= Reduced moderation water reactor =

Type of nuclear power reactor

The Reduced-Moderation Water Reactor (RMWR), also referred to as the Resource-renewable BWR, is a proposed type of light water-moderated nuclear power reactor, featuring some characteristics of a fast neutron reactor, thereby combining the established and proven technology of light water reactors with the desired features of fast neutron reactors. The RMWR concept builds upon the Advanced Boiling Water Reactor and is under active development in theoretical studies, particularly in Japan. Hitachi and the Japan Atomic Energy Agency are both involved in research.

Even in Generation II PWRs, the neutron spectrum is not fully thermalised. The goal of the RMWR is to depart further from the thermal neutron spectrum in order to achieve a breeder ratio of slightly greater than one, so that after the initial fuel charge no enrichment of the uranium input to the fuel cycle is required. The RMWR concept is dependent on nuclear fuel reprocessing in order to achieve its objective of a resource renewable fuel cycle. Hitachi has proposed the FLUOREX process as reprocessing technology for this purpose, instead of the more conventional Purex technology.

In contrast to regular light water reactors and in order to achieve a harder neutron spectrum, which is optimal for breeding purposes, the RMWR uses hexagonal fuel assemblies and Y-shaped control rods. The fuel is MOX (Mixed Oxide), consisting of 18% plutonium, which is surrounded by depleted uranium in the blanket region.
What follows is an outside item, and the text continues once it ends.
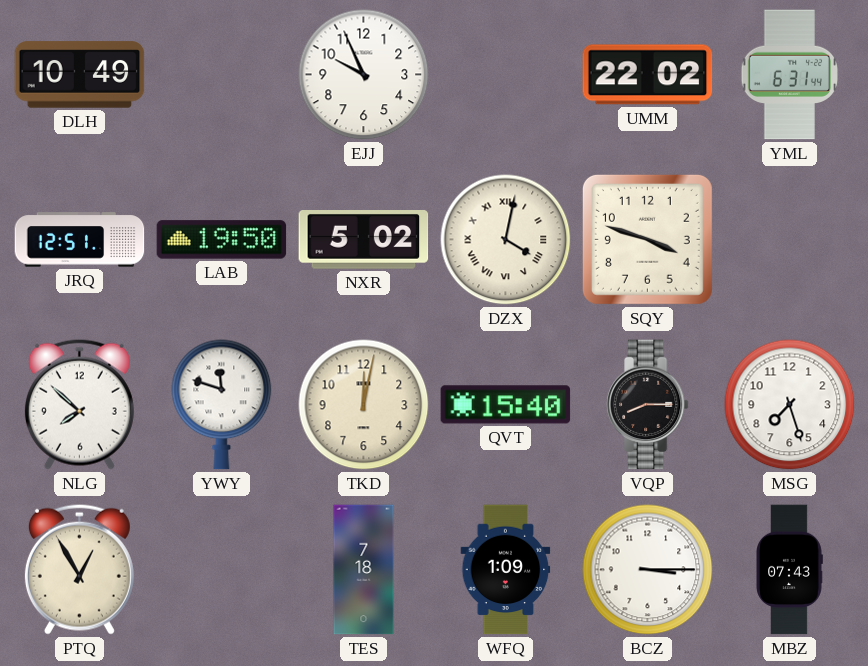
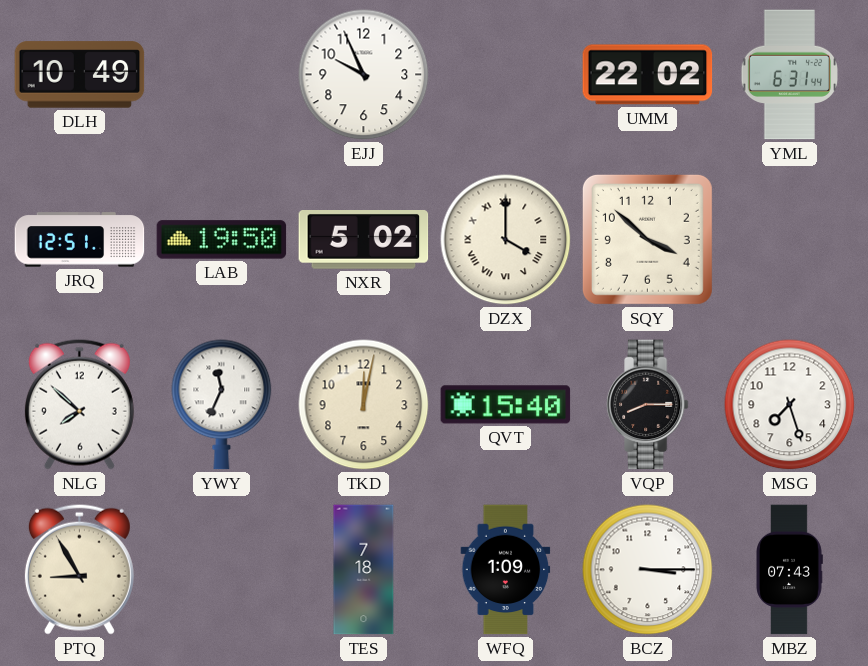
DZX: 4:02 -> 4:00
SQY: 3:48 -> 3:52
YWY: 11:48 -> 11:34
PTQ: 12:55 -> 8:55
Another RMWR breeder design intends on closing the nuclear fuel cycle by mixing thorium with reprocessed transuranics, which include plutonium, in a thorium-containing MOX fuel. The neutron speed would be in the spectrum that could purportedly transmutate the long-lived fission products like Tc-99 & I-127 and as the neutron spectrum is hard/fast enough, to also be capable of burning the usually troublesome minor actinides quite efficiently.

Hitachi announced a collaboration with three U.S. universities on the development of the RBWR/RMWR in 2014.

==See also==

- Supercritical water reactor, a similar and perhaps even overlapping concept.
- Clean And Environmentally Safe Advanced Reactor, preliminary work in the 1990s.